Unternehmer teilen sich selten mit. Bislang erzählten sie meist von Heldentaten, gelungenen Strategien und Anekdoten von geglückten „Übernahme-Schlachten“ und dergleichen. Bodo Janssen reiht sich hier nicht ein. Präzise benennt er eigene Schwächen, Versäumnisse, Irrwege und persönliches Scheitern. Schwerwiegende private Lebensereignisse wie seine Entführung erzählt er ebenso wie beinahe Intimes aus der Beziehung zu seiner Frau.
Das klingt sympathisch, mein Eindruck von „Die stille Revolution – Führen mit Sinn und Menschlichkeit“ ist trotzdem ambivalent. Der Titel hat mehr versprochen, als er hält. Janssens Buch ist vor allem Autobiographie: Er schlägt den Bogen von der Kindheit zum Jet-Set-Leben als Model bis hin zum BWL-Studium und zur Übernahme des Familienunternehmens nach dem frühen Tod des Vaters. Um Führung geht es weniger.

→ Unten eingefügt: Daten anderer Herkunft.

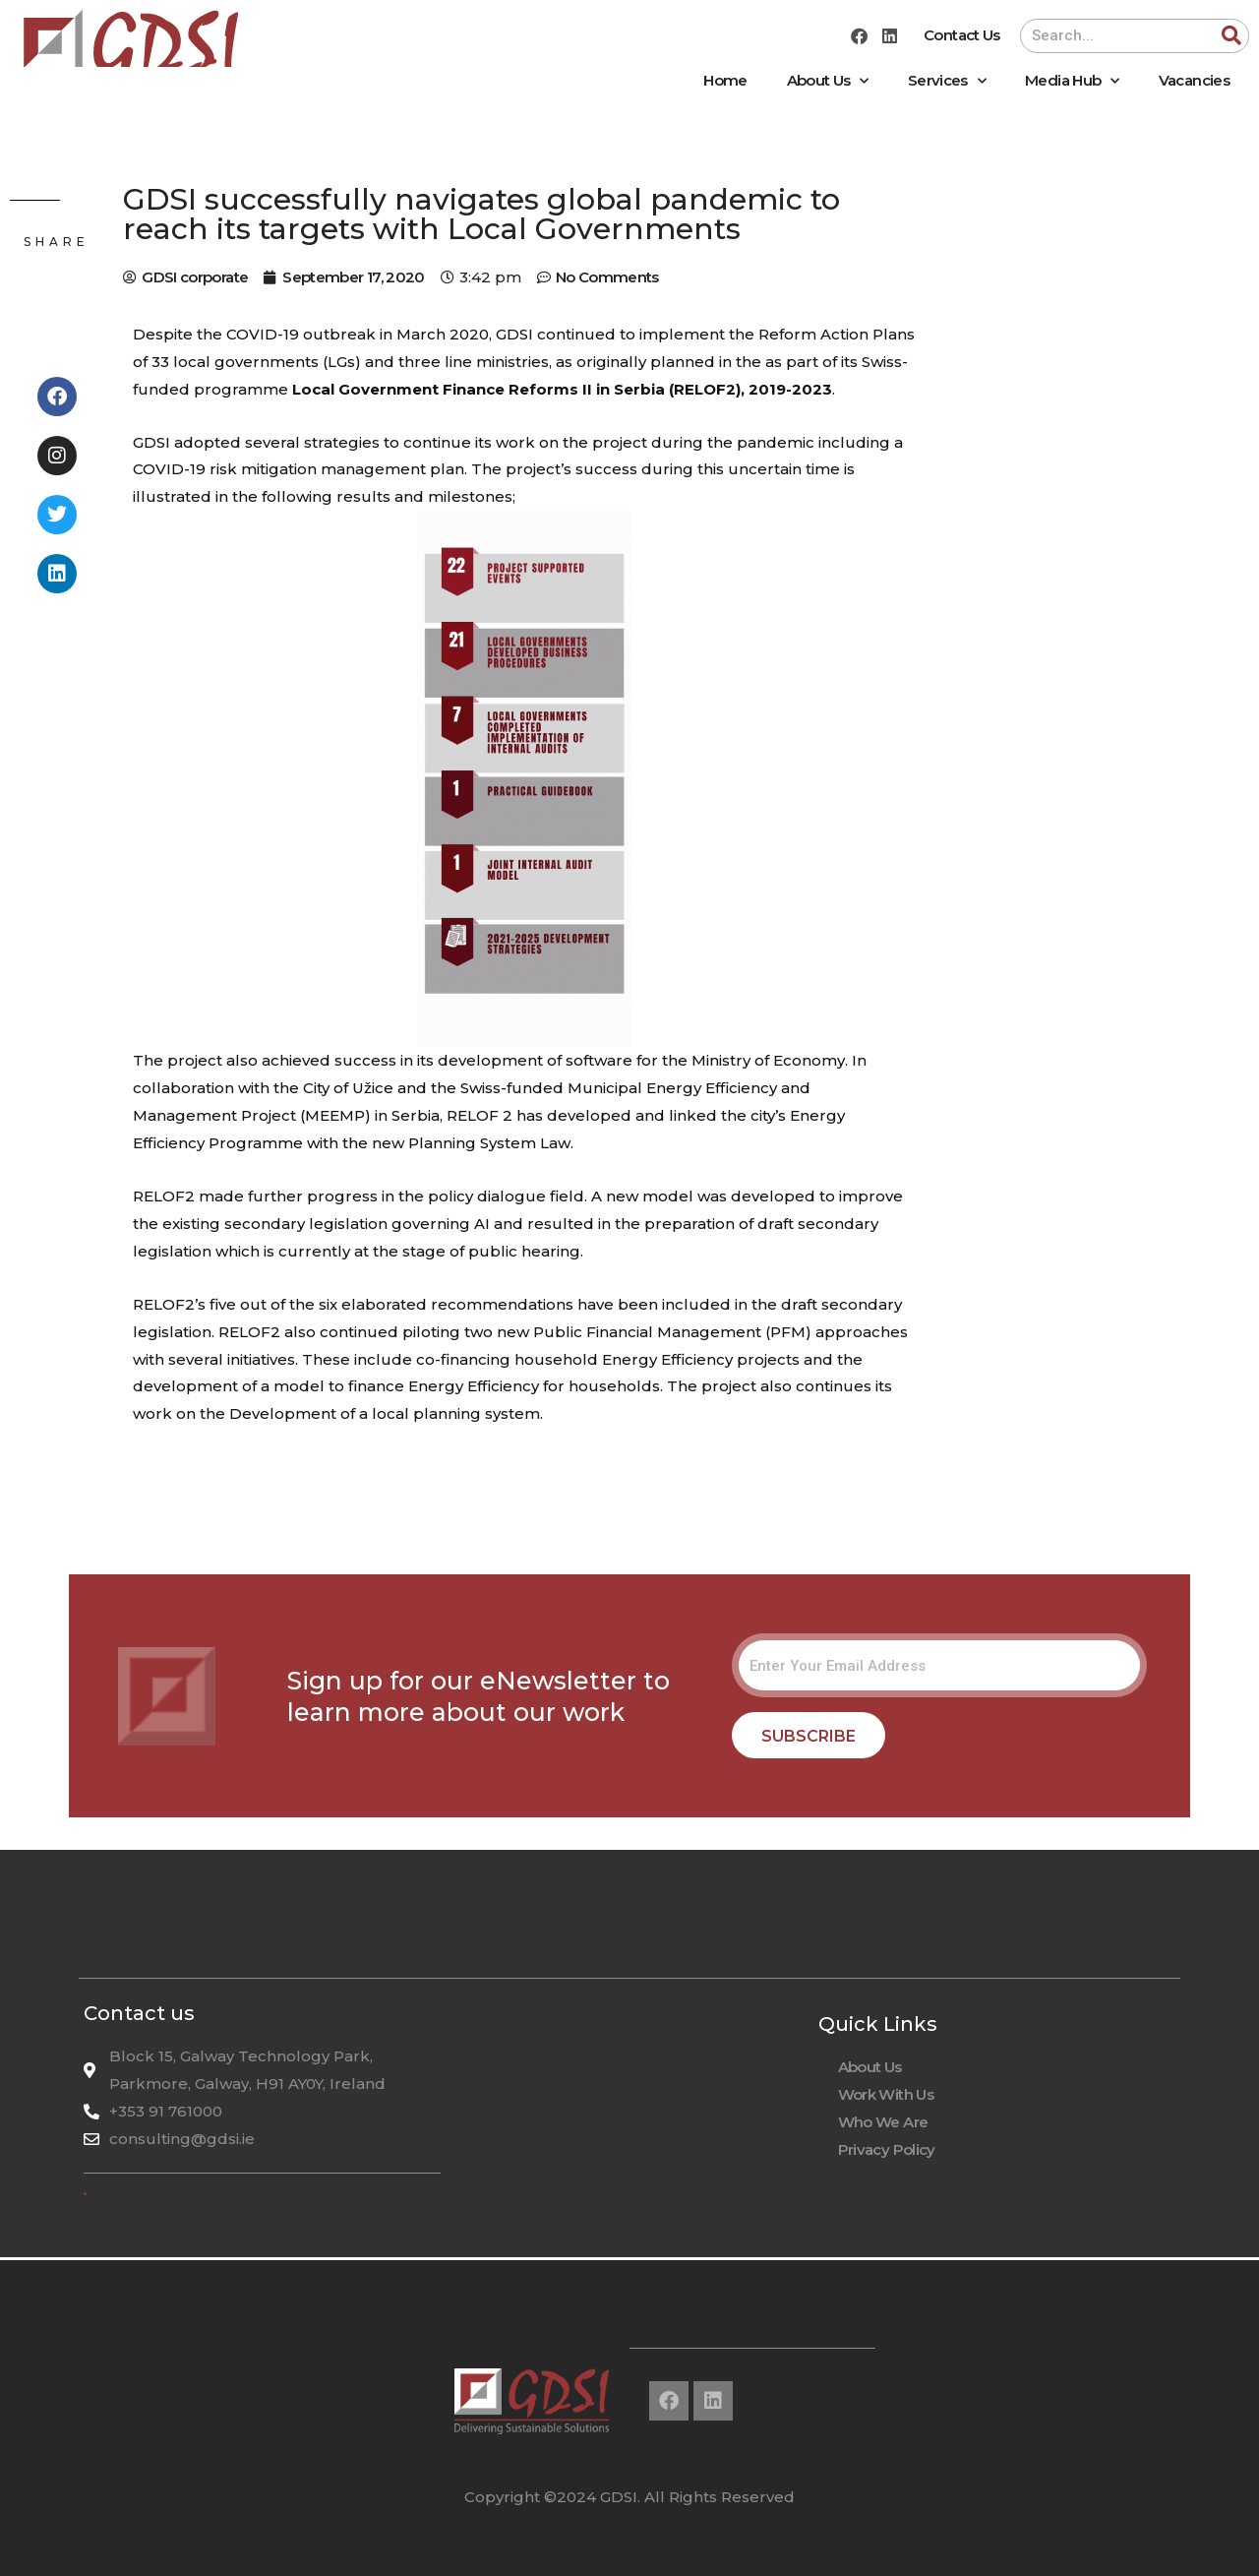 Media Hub (1072, 81)
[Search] (1231, 36)
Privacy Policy (886, 2149)
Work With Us (885, 2094)
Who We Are (883, 2122)
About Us (828, 81)
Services (947, 81)
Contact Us (962, 35)
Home (725, 80)
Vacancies (1194, 80) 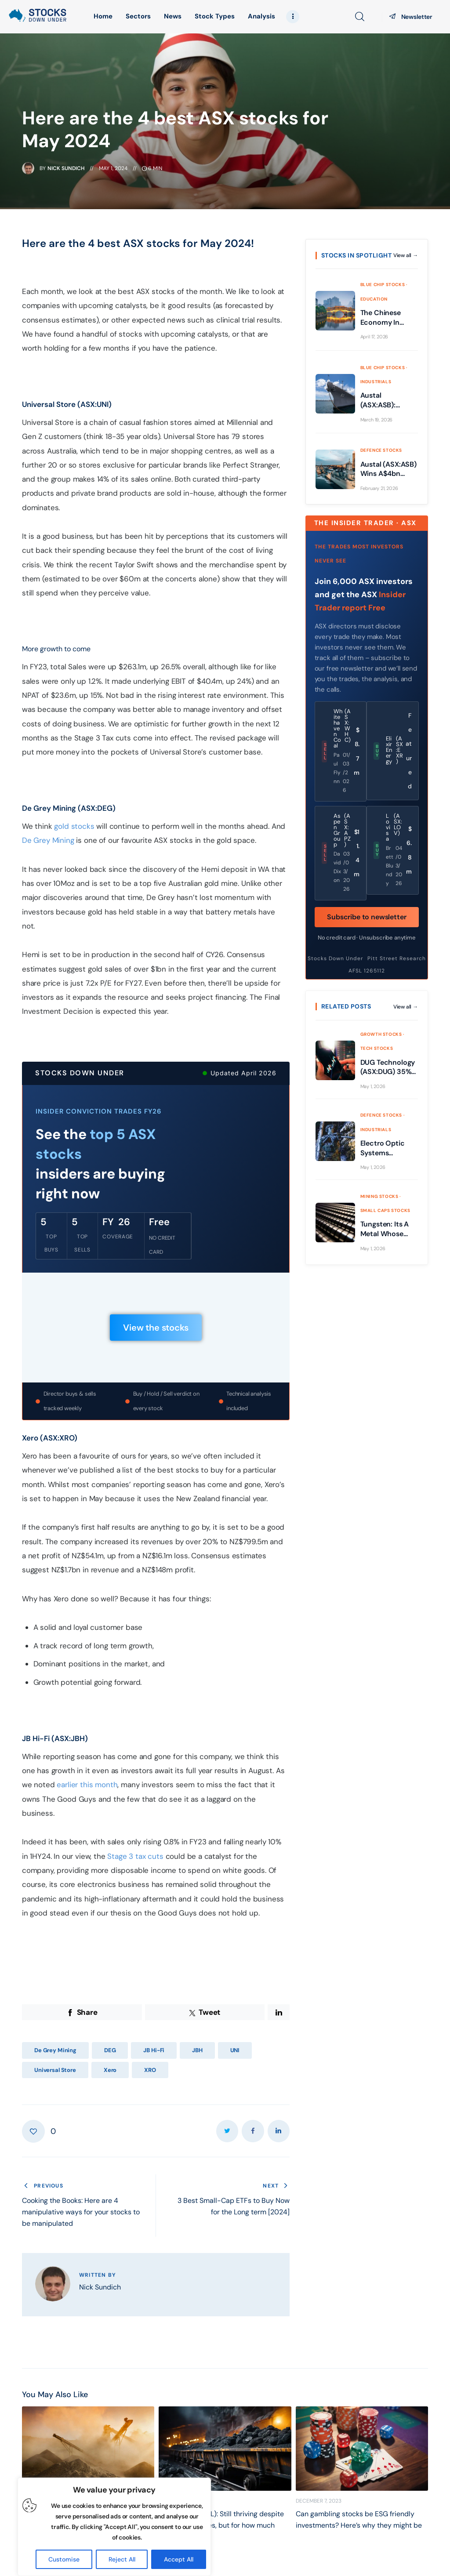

Das Buch ist also kein „Business-Ratgeber“, keine Einführung in eine Führungsmethode, kein Lehrbuch, kein Management-Journal. Insofern wundern mich die teils euphorischen Rezensionen auf Amazon. Wer das Buch für sich als „lebensverändernd“ bezeichnet oder es als „Anleitung und Bauplan“ begreift, hat die Diskussionen um Führung, Kooperation und Organisationsentwicklung in den letzten 20 Jahren verpasst.
„Wer sich als Führungskraft verändern möchte, ist gut damit beraten zuerst und ausschließlich bei sich selbst anzufangen“ – das ist schon eine Binsen-Weisheit und im Buch gibt es einige davon. Die „Tools“ und Herangehensweisen, die Bodo Janssen beschreibt, gehören seit den 200023 Jahren zum „Change-Handwerk“ und sind in vielen Fach-Publikationen nachzulesen. Vielleicht hat noch keiner der Anwender darüber geschrieben.